1. Listen more deeply to yourself, the quiet, the music, your family and others who may not look or travel in the same identities as you. Find ways to move away from the onslaught of news to be with your own channel of ideas for community, change, and shared resource building. My TV is currently permanently off and covered in a blanket of peace and om signs to offer a blessing to the talking heads to speak truth to power.
2. “Discharge” frequently in whatever form works. Take a page from Ellen DeGeneres and the daily dance routine she offers. Moving one’s body helps to free the chi and clear the frustration.

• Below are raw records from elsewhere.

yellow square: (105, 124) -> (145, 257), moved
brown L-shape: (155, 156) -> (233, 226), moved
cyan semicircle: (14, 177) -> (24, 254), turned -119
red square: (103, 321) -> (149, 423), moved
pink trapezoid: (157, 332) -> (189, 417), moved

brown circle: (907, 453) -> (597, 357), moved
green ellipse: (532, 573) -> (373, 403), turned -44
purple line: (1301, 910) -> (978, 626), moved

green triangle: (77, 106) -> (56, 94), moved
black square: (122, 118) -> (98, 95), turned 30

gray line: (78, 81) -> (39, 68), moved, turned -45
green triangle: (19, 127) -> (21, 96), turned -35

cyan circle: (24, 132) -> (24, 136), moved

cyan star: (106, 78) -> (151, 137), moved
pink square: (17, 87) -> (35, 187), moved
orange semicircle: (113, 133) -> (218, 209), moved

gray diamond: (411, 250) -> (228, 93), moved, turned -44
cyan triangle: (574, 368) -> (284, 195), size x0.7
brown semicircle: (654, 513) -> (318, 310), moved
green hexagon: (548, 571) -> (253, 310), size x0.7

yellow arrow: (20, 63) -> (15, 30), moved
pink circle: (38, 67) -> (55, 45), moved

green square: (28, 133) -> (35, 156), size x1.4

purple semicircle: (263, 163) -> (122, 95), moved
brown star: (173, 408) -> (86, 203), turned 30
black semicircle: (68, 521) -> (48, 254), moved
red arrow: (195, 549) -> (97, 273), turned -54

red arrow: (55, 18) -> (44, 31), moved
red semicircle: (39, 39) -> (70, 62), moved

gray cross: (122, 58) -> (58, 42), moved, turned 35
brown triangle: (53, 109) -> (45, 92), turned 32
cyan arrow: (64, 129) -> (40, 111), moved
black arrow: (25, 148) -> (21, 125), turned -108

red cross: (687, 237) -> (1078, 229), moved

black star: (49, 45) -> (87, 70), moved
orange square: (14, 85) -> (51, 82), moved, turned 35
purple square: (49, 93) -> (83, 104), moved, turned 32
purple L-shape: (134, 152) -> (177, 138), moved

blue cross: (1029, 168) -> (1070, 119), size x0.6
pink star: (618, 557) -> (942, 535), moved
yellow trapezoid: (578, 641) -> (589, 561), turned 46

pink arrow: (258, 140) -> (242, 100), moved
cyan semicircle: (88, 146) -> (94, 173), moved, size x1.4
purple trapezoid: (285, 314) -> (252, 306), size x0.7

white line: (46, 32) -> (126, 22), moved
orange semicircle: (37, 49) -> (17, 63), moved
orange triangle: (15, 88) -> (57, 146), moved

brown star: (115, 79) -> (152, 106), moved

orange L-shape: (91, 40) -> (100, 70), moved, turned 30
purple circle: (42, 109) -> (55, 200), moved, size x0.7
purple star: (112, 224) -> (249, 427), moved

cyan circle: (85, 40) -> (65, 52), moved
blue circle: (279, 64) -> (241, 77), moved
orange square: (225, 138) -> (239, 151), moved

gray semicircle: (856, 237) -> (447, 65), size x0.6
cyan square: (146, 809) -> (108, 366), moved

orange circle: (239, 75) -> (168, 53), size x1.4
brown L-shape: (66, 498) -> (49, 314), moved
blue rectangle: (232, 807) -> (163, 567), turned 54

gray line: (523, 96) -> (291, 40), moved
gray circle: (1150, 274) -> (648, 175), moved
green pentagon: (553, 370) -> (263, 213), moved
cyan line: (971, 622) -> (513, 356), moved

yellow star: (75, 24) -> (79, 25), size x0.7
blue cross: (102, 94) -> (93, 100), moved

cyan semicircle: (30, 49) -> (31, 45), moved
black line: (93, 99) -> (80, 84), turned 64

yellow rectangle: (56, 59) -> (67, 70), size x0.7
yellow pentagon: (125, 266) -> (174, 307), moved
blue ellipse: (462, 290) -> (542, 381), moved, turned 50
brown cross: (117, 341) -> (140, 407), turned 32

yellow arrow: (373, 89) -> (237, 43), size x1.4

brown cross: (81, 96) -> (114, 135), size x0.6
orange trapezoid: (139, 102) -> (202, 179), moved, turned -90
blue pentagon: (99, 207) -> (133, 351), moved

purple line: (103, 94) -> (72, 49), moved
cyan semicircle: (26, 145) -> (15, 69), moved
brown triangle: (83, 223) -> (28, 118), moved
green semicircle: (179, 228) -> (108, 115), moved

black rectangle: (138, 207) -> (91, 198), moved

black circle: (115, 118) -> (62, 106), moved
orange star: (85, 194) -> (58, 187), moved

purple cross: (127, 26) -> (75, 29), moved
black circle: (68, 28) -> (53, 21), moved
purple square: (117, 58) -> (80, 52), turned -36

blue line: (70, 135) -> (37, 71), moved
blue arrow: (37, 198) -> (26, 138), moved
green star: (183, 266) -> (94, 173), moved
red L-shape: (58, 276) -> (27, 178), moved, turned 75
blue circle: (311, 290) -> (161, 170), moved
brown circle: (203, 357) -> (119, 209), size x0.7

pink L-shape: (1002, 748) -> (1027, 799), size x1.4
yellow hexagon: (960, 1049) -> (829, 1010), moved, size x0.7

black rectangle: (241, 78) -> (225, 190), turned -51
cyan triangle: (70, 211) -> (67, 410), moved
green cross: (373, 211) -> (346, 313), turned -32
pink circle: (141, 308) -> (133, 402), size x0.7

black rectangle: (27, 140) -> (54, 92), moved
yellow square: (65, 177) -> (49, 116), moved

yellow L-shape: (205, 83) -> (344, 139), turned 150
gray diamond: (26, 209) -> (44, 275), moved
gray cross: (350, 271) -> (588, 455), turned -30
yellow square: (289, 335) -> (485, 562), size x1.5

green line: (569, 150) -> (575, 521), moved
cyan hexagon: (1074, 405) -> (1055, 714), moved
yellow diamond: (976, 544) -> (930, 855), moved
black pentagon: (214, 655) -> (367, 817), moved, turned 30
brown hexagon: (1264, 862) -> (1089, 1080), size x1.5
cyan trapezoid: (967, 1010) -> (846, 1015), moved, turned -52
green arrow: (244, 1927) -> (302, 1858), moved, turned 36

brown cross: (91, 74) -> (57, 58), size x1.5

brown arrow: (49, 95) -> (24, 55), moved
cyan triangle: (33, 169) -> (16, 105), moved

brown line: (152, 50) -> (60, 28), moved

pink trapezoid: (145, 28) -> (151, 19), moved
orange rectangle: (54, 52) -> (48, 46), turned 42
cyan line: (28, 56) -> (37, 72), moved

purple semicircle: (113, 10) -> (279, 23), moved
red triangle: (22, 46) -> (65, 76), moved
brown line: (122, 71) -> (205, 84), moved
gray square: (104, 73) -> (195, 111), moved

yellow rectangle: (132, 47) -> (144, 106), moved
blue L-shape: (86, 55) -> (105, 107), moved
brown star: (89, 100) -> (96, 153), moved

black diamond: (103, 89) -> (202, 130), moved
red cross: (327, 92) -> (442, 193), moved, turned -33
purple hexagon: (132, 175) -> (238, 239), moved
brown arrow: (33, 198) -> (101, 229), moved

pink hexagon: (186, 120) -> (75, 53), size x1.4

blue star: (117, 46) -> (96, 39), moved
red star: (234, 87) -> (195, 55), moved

Writing is amazing and cathartic and if you don’t have an opening line, I often use “Dear beloved, you cannot even imagine what I learned/realized today...”.
3. Nourish your body with good food, warm touch, water, vitamins, herbs and more. For every caffeine charge you imbibe, have two glasses of lemon water. For every sugary carbohydrate you choose to eat, add a fruit or vegetable. Thankfully, melatonin and marijuana are both legal in my state.
4. Manage your energy by paying attention. At the source of radical self-care is a deep knowing of what gives you energy and what depletes your energy. Move with purpose and intention away from people or conversations that drain you and towards environments and activities that build up your spirit and energy. For me, I am lucky to be able to walk the beach where I am always reinvigorated no matter who or what has infiltrated my consciousness.
5. Seek out inspiration from people, books and/or community. Join a group or regularly meet with others who share your values. Embrace a daily walk or simply observe the daily gifts of Mother nature – her clouds, a sunset, and other reminders of grace, ease and majesty. Quotes on my refrigerator are ‘gratitude attitude, ‘practice joy’ and ‘believe in yourself’ as well as my favorite Girls Athletic Leadership School pledge.
6. Maintain a sense of humor. Being able to laugh at one’s self and/or with others is key to maintaining a good life. Now more than ever we need to find the ways to learn, engage, take action AND make it fun. The neurobiology of stress and fear (cortisol levels increasing) is not conducive to our health whereas laughter soothes our brain and more while also releasing mood-lifting endorphins. My friends and I are enjoying our silly Marco Polo video voice mails as soothing humor and ways to cheer one another on in the daily struggle.
I know there are many more ways to take good care of ourselves and keep our minds sharp and our energy high. Feel free to share your tools and strategies with people in your life. My restorative yoga class ended today with a wise teacher Kayla saying “I truly believe that taking care of ourselves makes it much easier for us to take care of others.”
This piece was written as a response to 11 Strategies to Mobilize in a Trump Era as I felt the need to offer overachieving and critical thought leaders and colleagues reminders that self-care will keep us all in the game longer.
Tuti Scott, philanthropy consultant and coach, has been working in women’s rights, sports and philanthropy her entire life. She is a second wave intersectional feminist and lifelong point guard and will play in any game that has gender equality as a goal.